Und doch hat die "Feige" eine überwiegend positive Bedeutung: So symbolisiert sie die Sexualität, in ihrer Form weist sie hin auf den weiblichen Scham- und Vaginalbereich, ist also ein Symbol für körperliche Nähe, Liebe und Fruchtbarkeit. Im Neuen Testament ist davon die Rede, dass sich Jesus mit seinen Freundinnen und Freunden im Schatten des Feigenbaums getroffenen und ausgeruht habe (vergleiche: Joh 1,48 ff). Wie oft mögen sie dort miteinander über das Reich Gottes gestritten und in ihren Umarmungen die Versöhnung gespürt haben? Vielleicht ist der Feigenbaum das treffsicherste Symbol für die ganze Widersprüchlichkeit des menschlichen Daseins: Für die Feigheit des "Als-ob-Gesichts" und für die Sehnsucht nach körperlicher und psychischer Liebe. Vor diesem Hintergrund wird das Gleichnis Jesu vom Feigenbaum verständlich. Am liebsten würde der Herr des Weinbergs den Feigenbaum, der die guten Früchte nicht mehr bringt, abhauen. Aber der Gärtner bittet darum, zu warten, damit der ihn umpflügen, ihn düngen und ihn pflegen kann. "Vielleicht bringt er doch noch Frucht." Damit ist die Sehnsucht Jesu, eigentlich aller Menschen zum Ausdruck gebracht.

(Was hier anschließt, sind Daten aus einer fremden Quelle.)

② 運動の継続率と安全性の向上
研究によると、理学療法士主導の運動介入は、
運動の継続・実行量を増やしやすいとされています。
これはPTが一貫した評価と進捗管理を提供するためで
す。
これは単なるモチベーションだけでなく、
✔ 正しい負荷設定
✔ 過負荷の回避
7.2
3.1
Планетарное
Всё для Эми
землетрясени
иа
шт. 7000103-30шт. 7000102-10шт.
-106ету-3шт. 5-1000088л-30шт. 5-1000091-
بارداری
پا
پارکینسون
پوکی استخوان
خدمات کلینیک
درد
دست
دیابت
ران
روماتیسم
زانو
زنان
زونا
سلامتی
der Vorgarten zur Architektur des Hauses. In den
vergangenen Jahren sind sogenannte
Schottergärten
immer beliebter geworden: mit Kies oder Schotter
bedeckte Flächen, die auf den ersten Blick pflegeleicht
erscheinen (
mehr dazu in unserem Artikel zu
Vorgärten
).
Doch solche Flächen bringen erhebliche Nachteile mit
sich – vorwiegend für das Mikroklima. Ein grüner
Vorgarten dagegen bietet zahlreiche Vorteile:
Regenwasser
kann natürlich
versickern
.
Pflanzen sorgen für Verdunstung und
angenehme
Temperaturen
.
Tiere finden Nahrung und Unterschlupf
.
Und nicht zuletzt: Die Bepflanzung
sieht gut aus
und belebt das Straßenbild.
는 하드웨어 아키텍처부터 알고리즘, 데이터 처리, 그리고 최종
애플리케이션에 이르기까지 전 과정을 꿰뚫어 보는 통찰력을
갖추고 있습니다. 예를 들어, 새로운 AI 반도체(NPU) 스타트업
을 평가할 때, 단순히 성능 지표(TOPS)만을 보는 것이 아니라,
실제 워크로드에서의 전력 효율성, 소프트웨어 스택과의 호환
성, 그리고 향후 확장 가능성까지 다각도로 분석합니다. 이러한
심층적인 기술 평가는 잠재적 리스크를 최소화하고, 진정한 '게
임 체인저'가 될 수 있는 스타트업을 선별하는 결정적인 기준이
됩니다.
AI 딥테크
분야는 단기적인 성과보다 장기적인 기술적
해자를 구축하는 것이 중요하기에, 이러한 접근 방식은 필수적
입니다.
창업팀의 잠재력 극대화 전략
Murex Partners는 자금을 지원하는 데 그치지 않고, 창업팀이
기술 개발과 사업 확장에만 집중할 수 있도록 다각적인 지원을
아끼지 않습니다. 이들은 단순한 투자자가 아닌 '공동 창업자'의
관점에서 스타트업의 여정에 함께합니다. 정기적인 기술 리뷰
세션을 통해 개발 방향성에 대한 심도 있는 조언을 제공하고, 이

Zum Symbol "Weinberg" sei auf das Gleichnis über den gleichen Lohn der Arbeiter im Weinberg hingewiesen. Vgl. die Tabelle der Gleichnisse Jesu.


Predigt °°° Bild: Weinberg



Weinberg in den Pyrenäen Kataluniens:
Hier finden sich oft Feigenbäume zum
Schutz vor Hitze und Unwetter.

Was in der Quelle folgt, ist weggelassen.